◆ **Task details**:
Copy out the data word for word. The images are not part of the copy.

◆ **Stored data entries**:
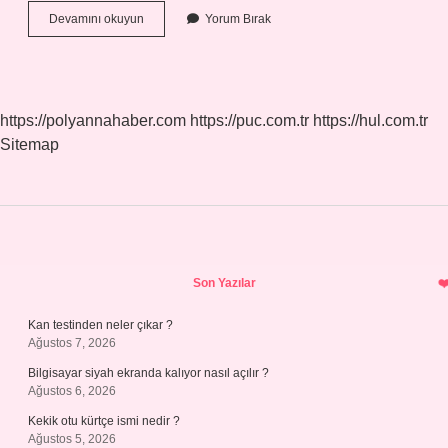
H2
Devamını okuyun
Yorum Bırak
Ne
Işe
Yarar
https://polyannahaber.com
https://puc.com.tr
https://hul.com.tr
Sitemap
Sidebar
Son Yazılar
Kan testinden neler çıkar ?
Ağustos 7, 2026
Bilgisayar siyah ekranda kalıyor nasıl açılır ?
Ağustos 6, 2026
Kekik otu kürtçe ismi nedir ?
Ağustos 5, 2026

◆ **Exercise answer**:
H2
Devamını okuyun
Yorum Bırak
Ne
Işe
Yarar
https://polyannahaber.com
https://puc.com.tr
https://hul.com.tr
Sitemap
Sidebar
Son Yazılar
Kan testinden neler çıkar ?
Ağustos 7, 2026
Bilgisayar siyah ekranda kalıyor nasıl açılır ?
Ağustos 6, 2026
Kekik otu kürtçe ismi nedir ?
Ağustos 5, 2026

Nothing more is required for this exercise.